• _Exercise description_: Filter the listing below down to the lines with the word "your" and copy those.

• _Records for the task_:
***

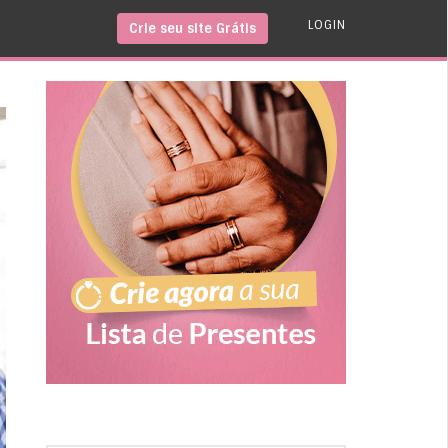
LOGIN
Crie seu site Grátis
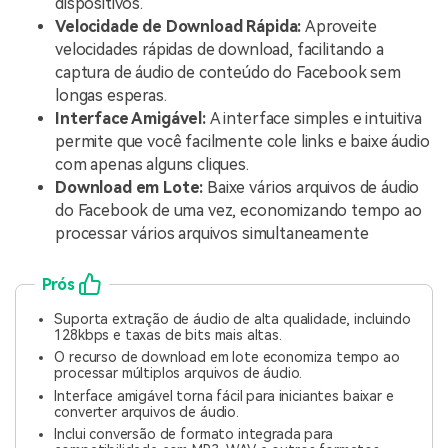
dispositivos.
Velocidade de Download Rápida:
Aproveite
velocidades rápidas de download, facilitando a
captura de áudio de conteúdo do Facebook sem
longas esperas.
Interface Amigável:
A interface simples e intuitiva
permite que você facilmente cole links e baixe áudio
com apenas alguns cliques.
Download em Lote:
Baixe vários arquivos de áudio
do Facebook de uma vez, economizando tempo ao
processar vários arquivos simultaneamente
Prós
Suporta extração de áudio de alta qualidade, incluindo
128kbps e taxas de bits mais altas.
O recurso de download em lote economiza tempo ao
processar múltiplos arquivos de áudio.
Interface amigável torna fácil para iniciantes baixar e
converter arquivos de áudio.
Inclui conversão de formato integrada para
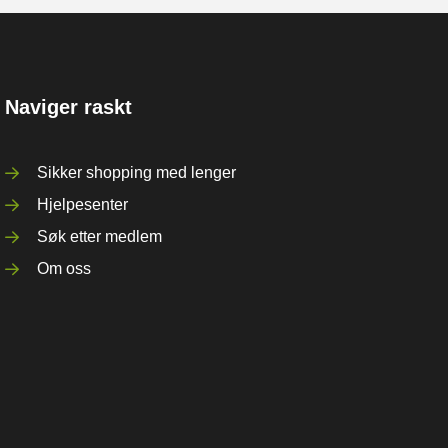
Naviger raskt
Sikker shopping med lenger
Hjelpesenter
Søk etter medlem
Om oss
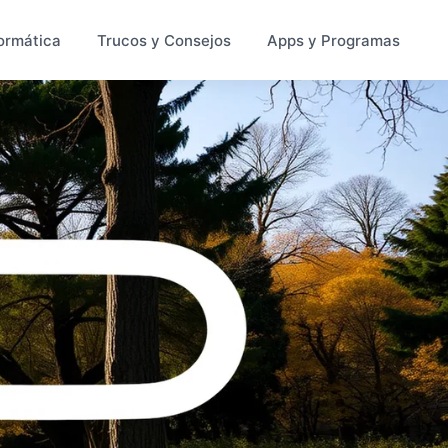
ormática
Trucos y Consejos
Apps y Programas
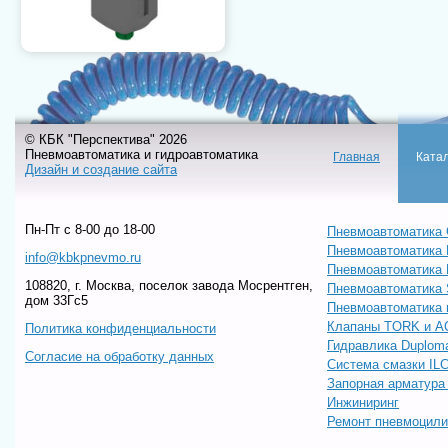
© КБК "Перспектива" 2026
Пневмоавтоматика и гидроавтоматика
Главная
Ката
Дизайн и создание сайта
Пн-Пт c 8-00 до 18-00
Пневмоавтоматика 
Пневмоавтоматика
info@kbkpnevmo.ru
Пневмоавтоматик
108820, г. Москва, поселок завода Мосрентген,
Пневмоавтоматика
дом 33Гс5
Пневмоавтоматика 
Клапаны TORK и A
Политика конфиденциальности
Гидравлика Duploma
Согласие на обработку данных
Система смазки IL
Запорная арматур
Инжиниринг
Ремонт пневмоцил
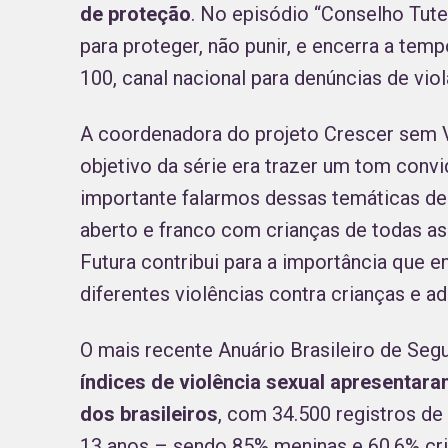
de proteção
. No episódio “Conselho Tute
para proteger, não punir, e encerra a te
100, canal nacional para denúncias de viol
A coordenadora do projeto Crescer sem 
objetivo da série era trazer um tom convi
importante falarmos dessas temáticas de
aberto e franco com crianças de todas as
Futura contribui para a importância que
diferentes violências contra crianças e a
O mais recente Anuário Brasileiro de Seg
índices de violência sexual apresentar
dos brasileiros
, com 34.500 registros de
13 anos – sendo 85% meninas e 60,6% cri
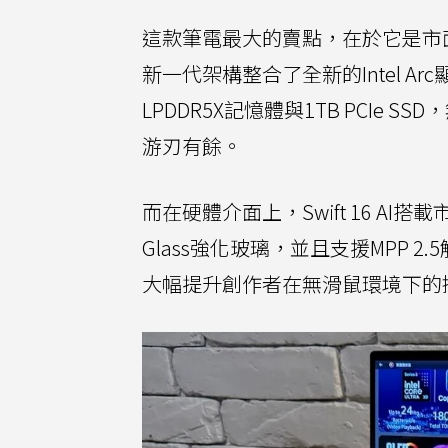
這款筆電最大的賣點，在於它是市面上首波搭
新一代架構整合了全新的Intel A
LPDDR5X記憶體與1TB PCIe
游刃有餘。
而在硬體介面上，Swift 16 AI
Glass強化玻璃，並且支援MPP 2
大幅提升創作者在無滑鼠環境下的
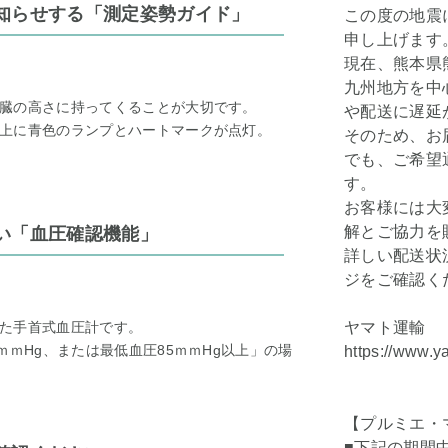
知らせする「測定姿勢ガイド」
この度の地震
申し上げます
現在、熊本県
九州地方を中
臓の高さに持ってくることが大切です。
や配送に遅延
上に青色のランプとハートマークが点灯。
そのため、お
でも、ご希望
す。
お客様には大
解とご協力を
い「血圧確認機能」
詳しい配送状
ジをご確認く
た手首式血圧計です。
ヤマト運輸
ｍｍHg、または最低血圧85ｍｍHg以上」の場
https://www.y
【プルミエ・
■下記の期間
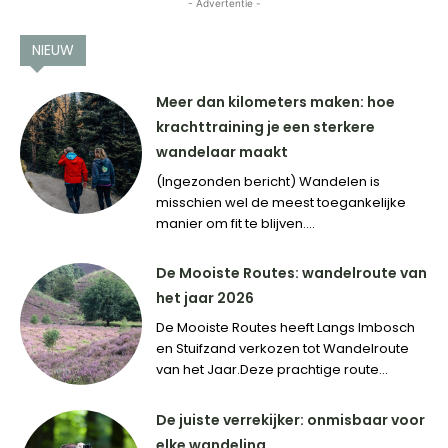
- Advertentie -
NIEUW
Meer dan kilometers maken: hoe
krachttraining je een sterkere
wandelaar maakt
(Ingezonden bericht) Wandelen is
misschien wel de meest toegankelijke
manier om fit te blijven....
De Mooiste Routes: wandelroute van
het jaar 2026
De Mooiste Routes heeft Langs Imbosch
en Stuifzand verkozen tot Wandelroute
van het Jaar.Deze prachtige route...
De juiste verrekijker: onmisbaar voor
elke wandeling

***

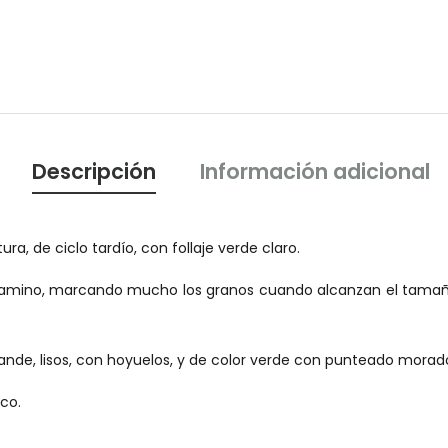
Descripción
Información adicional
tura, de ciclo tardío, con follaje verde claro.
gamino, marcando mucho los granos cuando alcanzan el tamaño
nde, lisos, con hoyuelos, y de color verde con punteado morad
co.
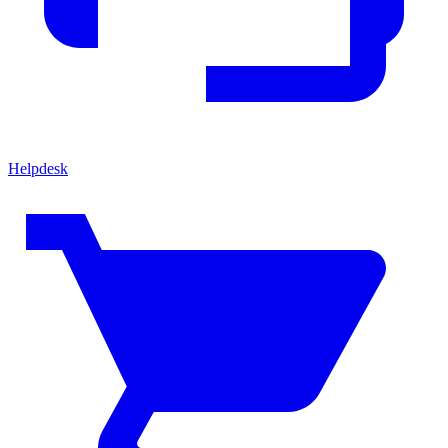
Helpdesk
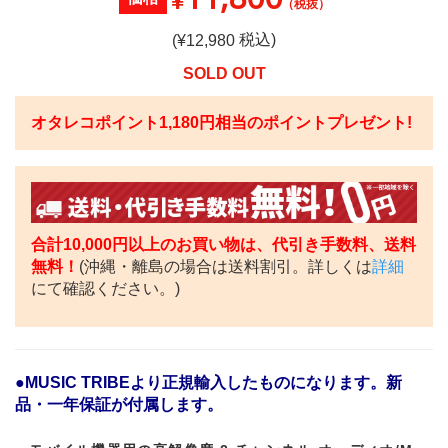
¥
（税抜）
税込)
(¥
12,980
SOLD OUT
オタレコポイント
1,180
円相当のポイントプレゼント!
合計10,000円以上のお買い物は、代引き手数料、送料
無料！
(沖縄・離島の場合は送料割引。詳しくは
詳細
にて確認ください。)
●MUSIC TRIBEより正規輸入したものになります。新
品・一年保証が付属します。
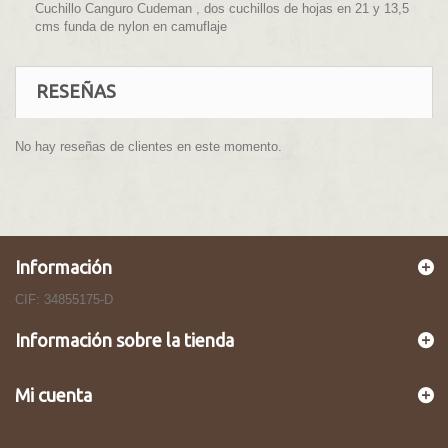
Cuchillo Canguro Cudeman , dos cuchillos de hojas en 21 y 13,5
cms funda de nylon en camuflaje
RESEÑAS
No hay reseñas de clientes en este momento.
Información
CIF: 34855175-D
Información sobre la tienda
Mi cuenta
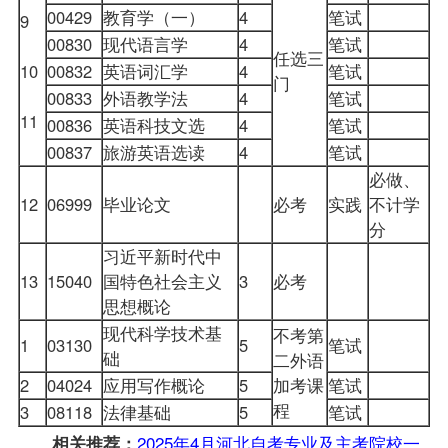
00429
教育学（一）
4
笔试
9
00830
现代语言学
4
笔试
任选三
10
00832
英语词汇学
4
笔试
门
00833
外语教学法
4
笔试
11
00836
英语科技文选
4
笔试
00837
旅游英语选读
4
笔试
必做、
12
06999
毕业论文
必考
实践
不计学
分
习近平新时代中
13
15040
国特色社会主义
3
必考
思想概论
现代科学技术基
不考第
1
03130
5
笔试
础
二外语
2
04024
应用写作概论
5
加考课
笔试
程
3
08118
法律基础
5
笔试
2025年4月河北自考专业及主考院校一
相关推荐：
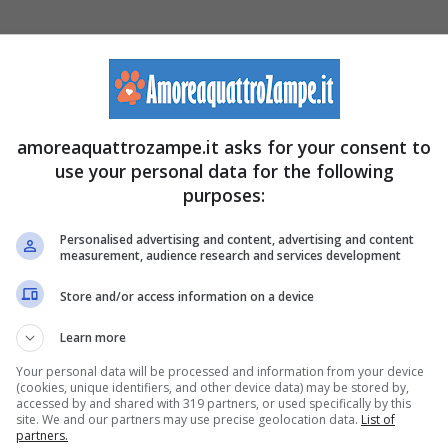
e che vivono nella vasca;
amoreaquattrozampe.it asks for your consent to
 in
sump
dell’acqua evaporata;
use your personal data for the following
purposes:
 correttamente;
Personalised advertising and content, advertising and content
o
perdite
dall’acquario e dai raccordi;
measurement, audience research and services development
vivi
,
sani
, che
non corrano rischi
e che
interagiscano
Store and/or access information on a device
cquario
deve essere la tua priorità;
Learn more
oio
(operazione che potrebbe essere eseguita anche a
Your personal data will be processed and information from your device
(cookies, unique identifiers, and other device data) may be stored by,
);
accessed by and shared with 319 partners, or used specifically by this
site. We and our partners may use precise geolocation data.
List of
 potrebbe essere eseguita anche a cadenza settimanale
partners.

***

• _Solved problem_:
amoreaquattrozampe.it asks for your consent to
use your personal data for the following
Your personal data will be processed and information from your device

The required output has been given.